How can NRARP antibodies be utilized in developing potential cancer biomarkers?

• Tissue microarray analysis: Use validated NRARP antibodies to screen large patient cohorts with standardized IHC protocols.

• Multiplexed detection systems: Combine NRARP antibodies with other cancer markers to develop comprehensive prognostic panels.

• Validation methodology:

  • Compare NRARP protein detection with mRNA expression

  • Correlate with established prognostic indicators

  • Perform multivariate analysis to establish independent prognostic value

• Predictive biomarker development: Investigate correlation between NRARP expression and response to Notch-targeting therapies.

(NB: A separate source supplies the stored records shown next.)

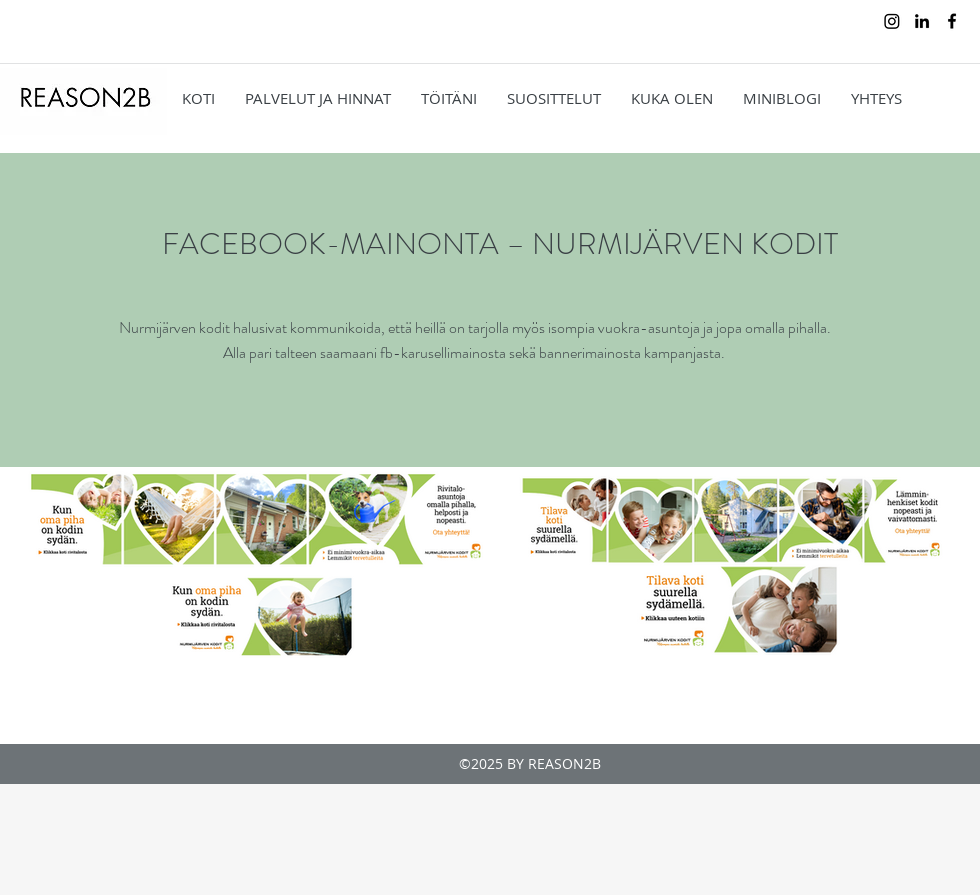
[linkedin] (922, 21)
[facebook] (952, 21)
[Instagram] (892, 21)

What are the considerations for using NRARP antibodies in therapeutic target validation studies?

When evaluating NRARP as a potential therapeutic target:

• Selective inhibition studies: Use NRARP antibodies to monitor protein levels after treatment with candidate inhibitors.

• Dual pathway consideration: Design experiments that account for NRARP's roles in both Notch and Wnt pathways:

  • In high Notch contexts, inhibiting NRARP might be detrimental (enhancing Notch signaling)

  • In low Notch contexts, inhibiting NRARP might be beneficial (reducing Wnt signaling)

• Patient stratification markers: Develop companion diagnostic approaches using NRARP antibodies to identify patients likely to respond to pathway-specific therapies.

• Therapeutic resistance monitoring: Investigate NRARP expression changes during treatment and potential correlation with resistance development.